Joe is one of these “Loopers” (hence the title) that kills people sent from the future. He and the other Loopers all agree that, to keep the operation secret, in thirty years’ time they will be sent back to the past to be killed by their past selves – this is called “Closing the Loop”, and it marks the end of their career as a Looper. They can then go party and have the best life possible for the next three decades until the agreed-upon day of their death.

But then, when it’s Joe’s turn to close his loop, he looks into the eyes of his future self – portrayed by Bruce Willis – and hesitates for a split-second, which gives future Joe just enough time to knock out past Joe and escape. Now fearing for what he has done, Joe goes on a manhunt for his future self in order to kill him and close the loop, before it’s too late.

Easier said than done.

This turns out to be only the first part of the movie, as soon we learn why future Joe is determined to live, and past Joe must make a choice that could affect the entire future of the planet. No, I am not going to spoil it for you, but let’s just say that this is where the movie’s “braininess” appears – it delves into the many-faceted, convoluted potential consequences of the existence of time travel. This is one of its strongest points, it makes you think. If you are going to watch it, I’m going to recommend watching it in a group, because you will be talking with your friends about this movie and sharing your different takes on it for quite a while.
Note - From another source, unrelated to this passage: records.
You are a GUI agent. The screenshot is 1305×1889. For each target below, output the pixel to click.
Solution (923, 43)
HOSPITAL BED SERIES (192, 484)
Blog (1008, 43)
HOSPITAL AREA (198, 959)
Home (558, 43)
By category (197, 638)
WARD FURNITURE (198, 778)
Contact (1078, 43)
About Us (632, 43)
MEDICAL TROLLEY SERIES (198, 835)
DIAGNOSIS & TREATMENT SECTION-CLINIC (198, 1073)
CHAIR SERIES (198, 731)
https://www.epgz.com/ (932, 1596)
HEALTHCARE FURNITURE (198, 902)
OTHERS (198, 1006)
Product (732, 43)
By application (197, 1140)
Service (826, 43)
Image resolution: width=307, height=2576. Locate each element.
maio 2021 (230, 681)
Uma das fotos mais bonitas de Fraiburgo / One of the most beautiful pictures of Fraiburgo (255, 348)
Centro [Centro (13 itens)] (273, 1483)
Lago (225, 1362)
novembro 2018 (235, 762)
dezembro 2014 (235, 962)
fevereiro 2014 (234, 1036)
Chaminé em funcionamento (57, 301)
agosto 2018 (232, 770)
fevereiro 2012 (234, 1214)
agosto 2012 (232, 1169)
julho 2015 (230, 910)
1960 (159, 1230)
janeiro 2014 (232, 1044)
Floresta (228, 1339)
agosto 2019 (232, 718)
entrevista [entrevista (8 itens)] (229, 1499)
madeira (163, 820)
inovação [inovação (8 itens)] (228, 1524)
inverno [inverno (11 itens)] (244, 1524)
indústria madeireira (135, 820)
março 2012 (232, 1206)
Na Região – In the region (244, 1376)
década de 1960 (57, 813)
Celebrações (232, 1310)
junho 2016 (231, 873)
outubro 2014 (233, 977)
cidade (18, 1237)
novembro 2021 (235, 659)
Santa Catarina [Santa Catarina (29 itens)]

Another of Looper‘s strengths is the fully-realized and developed world in which it takes place. We don’t see the lazy “the future is just like the present but with a few differences” that some films and TV shows, even great ones, portray. This is a very plausible world – dystopian, to be sure – that projects the consequences of current trends and depicts social, political, and economic changes that are presented very subtly, creating a feeling of depth to the setting. Plus, this movie takes a “show, don’t tell” attitude toward revealing what is going on, putting the onus on the audience to pay attention and make inferences about the meaning of what just happened. It does a little hand-holding, but not much.

But again, and I can’t stress this enough, this movie is real hardcore. It earns its “R” rating and just keeps right on going, stopping just short of “NC-17”-level violence and sex. One sequence pretty early on, used to depict what happens to someone who fails to close their loop, is especially nightmare-inducing. Fortunately, these sequences are brief and don’t distract away from the main plot, but they also come without warning, so sensitive viewers better watch out.

I, generally, don’t like this kind of stuff in my movies; my sensibilities tend to be more “PG-13”. And I did have to turn my head a couple of times. However, I liked the movie overall, because it was engaging, thrilling, deep, philosophical, and generally smart. The sex and violence are not just there to be there, shoehorned in to attract audiences who are into that  sort of thing. One of my biggest complaints about the miniseries The Tudors is that they cram in overt sexuality where it really doesn’t belong. In Looper, however, these scenes and sequences always serve a purpose, either revealing information about the world this takes place in, advancing the plot, or developing characters.

Pictured: character development.

Looper may not be for everyone, but for those who think they want to test their mettle, it is a fantastic ride. A 9 out of 10.